[This entry is the current story I am working on. This is thirty-six of who knows how many will be posted. Enjoy it while it lasts...]
Chapter Fifteen
Adam embraced his new diversion with the same enthusiasm he had for his workouts. He developed a routine of getting up early, making sure the house was in order and then sitting at the kitchen table to work on a kit until it was time to go to the gym. His first attempts at putting together the cars and planes were shaky, revealing the unsteady hands of too much coffee and too many cigarettes, but with practice, he gradually became more skilled and the results improved with each finished car or plane. He loved the detail work best of all and found that, when he was concentrating properly, time would get eaten up and he wouldn’t notice how long he had sat in the kitchen working. He had to start setting an alarm to let him know when he should stop and do something else.

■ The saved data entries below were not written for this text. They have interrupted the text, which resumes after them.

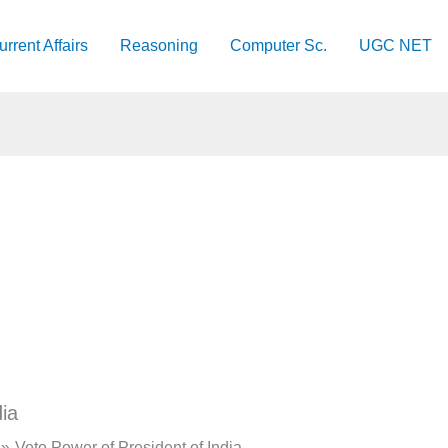
urrent Affairs
Reasoning
Computer Sc.
UGC NET
ia
Veto Power of President of India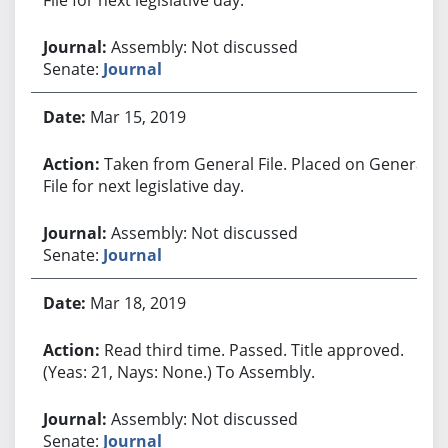
Assembly: Not discussed
Senate:
Journal
Mar 15, 2019
Taken from General File. Placed on General
File for next legislative day.
Assembly: Not discussed
Senate:
Journal
Mar 18, 2019
Read third time. Passed. Title approved.
(Yeas: 21, Nays: None.) To Assembly.
Assembly: Not discussed
Senate:
Journal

He continued his trips to the high school gym and after his workouts he found himself more and more drawn to the cafeteria and its crude map of the United States. He made sure and visit it every day before heading home. It was his personal pilgrimage to an unusual meditation spot. Besides the cafeteria being a great place to smoke a post-workout cigarette, something about the enormity and scope of the map painted on the wall calmed him down. He had no idea why and didn’t try to figure it out; self-analysis seemed such a waste of time. Very few things affected him deeply so he had learned to accept it and enjoy it while it lasted. The trip through the halls to the bowels of the school became part of his schedule and, to that point, the routine was working for him although he suspected it would run its course eventually, just like everything else. All the activities in his life seemed to be working off a cosmic timer, offering relief but only for limited amounts of time. He made efforts to ignore that or at least send it to the edges of his mind, preferring to live in the moment. Any part of the future was too much to grip and any hint of it crawling into his mind caused the chasm in his belly to awaken and remind him of the reality of his situation. He realized it was a form of denial, all of the stuffing and ignoring, but his main motivation was survival and he had made it this far utilizing the Adam Mahoney methodology, which he considered an achievement considering the odds.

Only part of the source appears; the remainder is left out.